Data provided |
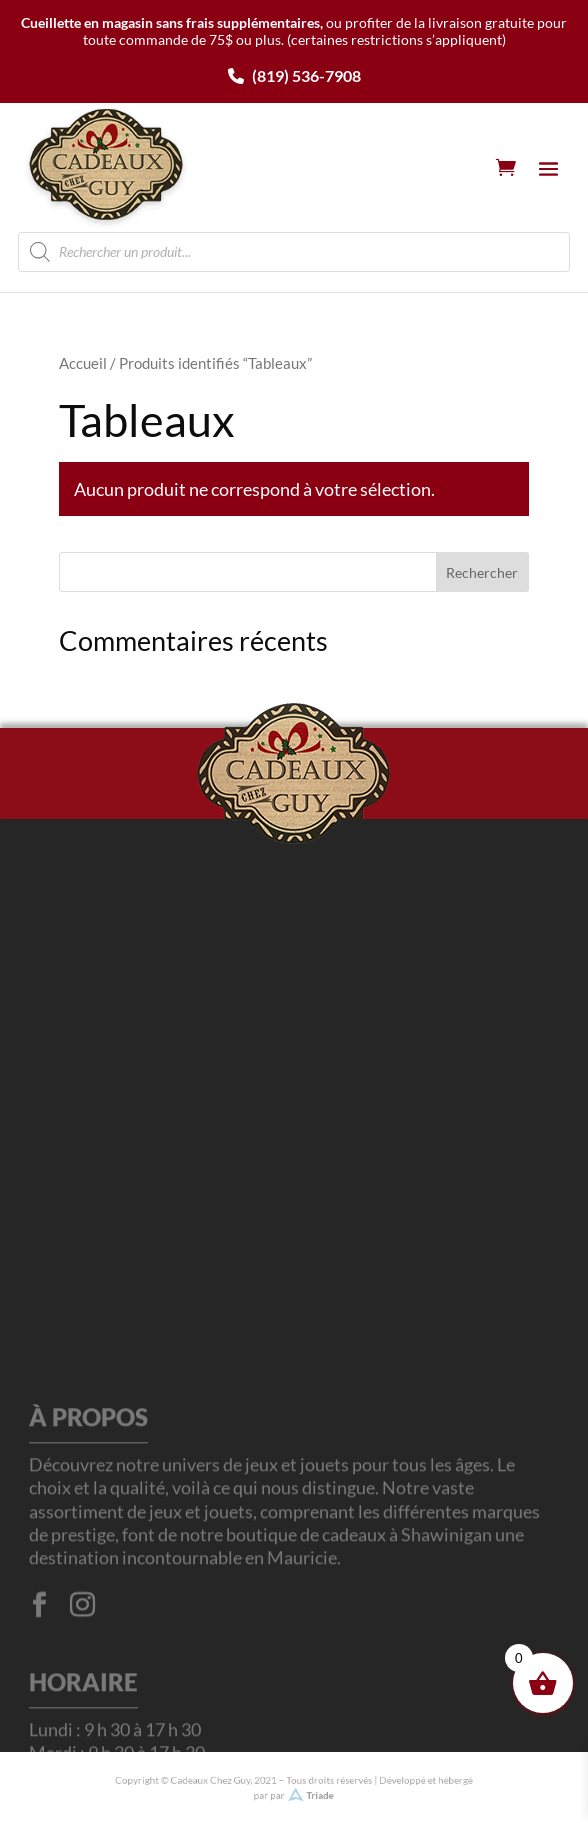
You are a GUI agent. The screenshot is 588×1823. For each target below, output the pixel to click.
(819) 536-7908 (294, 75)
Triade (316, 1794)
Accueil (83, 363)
...
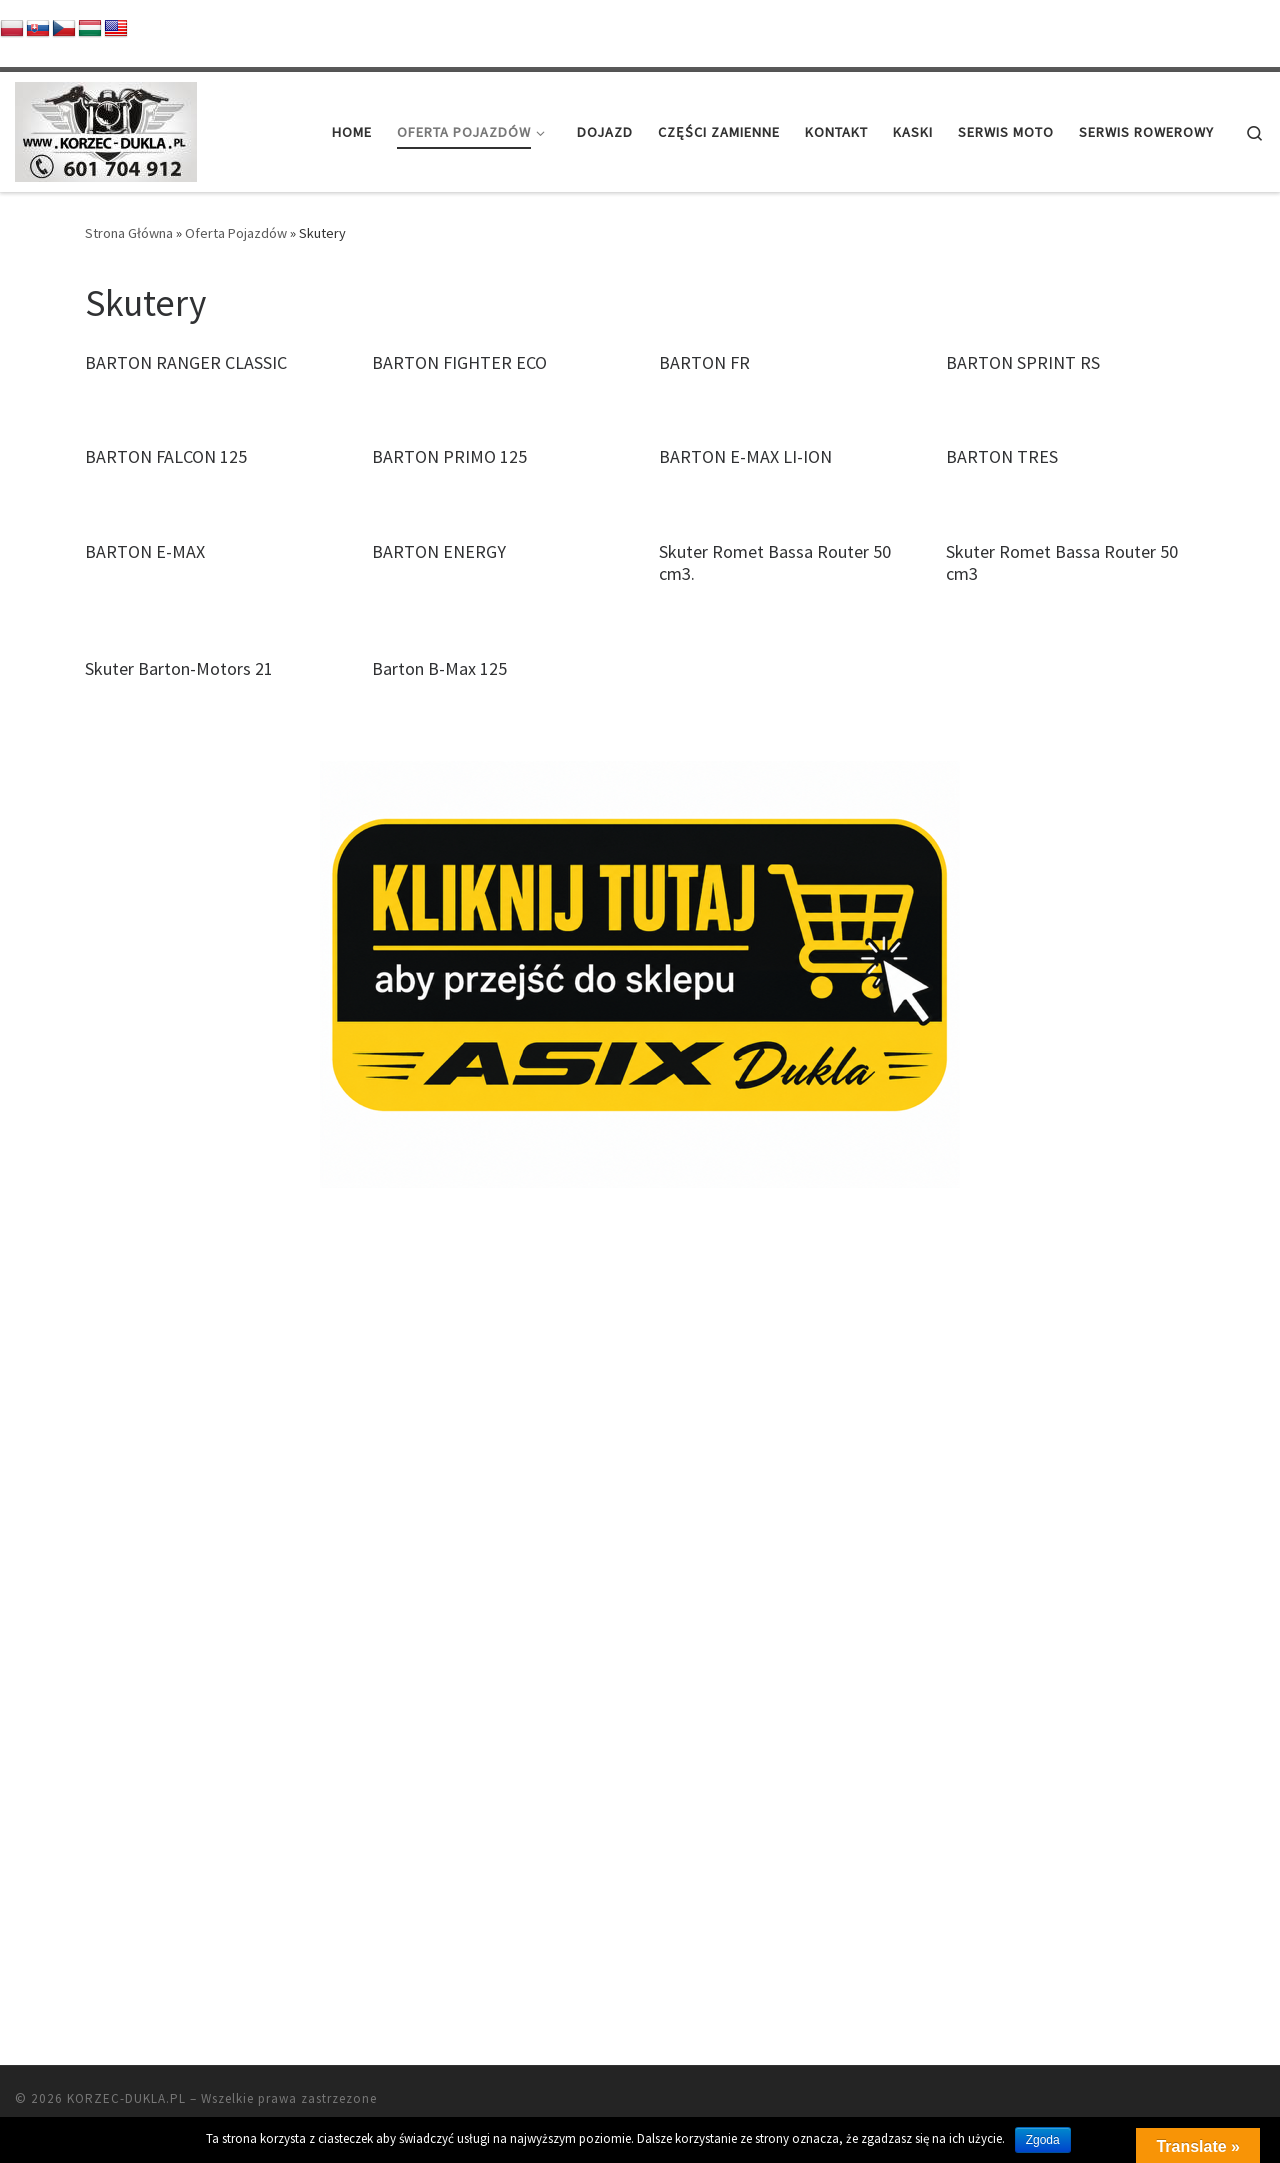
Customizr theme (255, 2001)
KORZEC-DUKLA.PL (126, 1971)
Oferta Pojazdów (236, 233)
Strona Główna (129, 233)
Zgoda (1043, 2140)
* * *
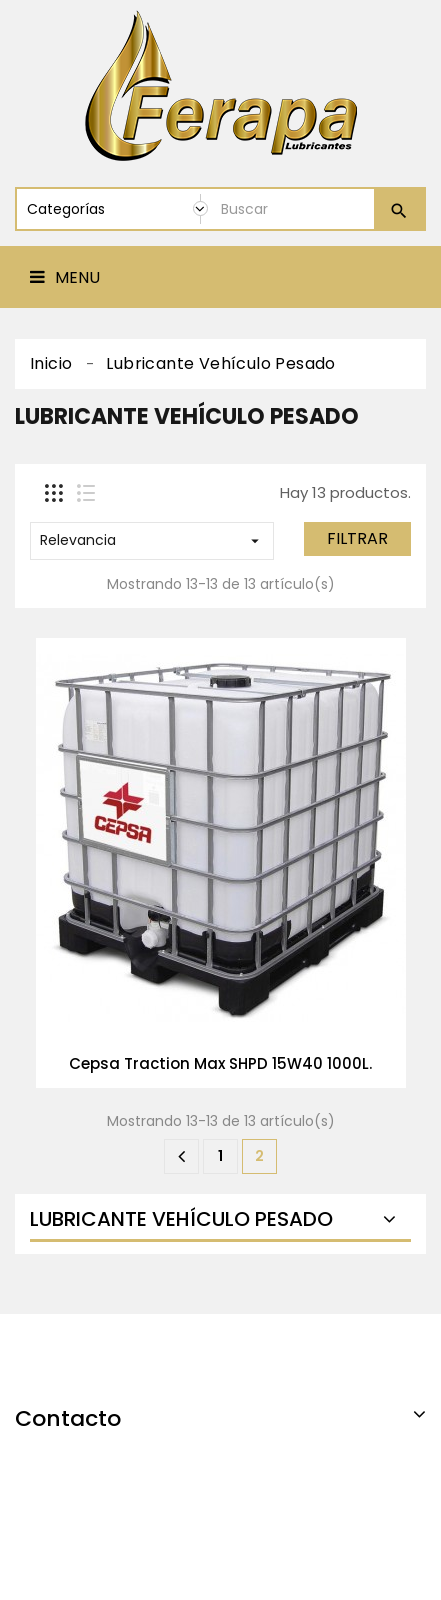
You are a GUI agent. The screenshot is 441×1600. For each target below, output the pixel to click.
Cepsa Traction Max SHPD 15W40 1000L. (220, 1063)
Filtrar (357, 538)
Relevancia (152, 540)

Your task | After reading through the material, report every line that holds "each".

Response to this task |
You are a GUI agent. The screenshot is 588×1823. For each target below, output the pixel to click.
You are a GUI agent. The screenshot is 441×1600. For each target below, output the pixel to click.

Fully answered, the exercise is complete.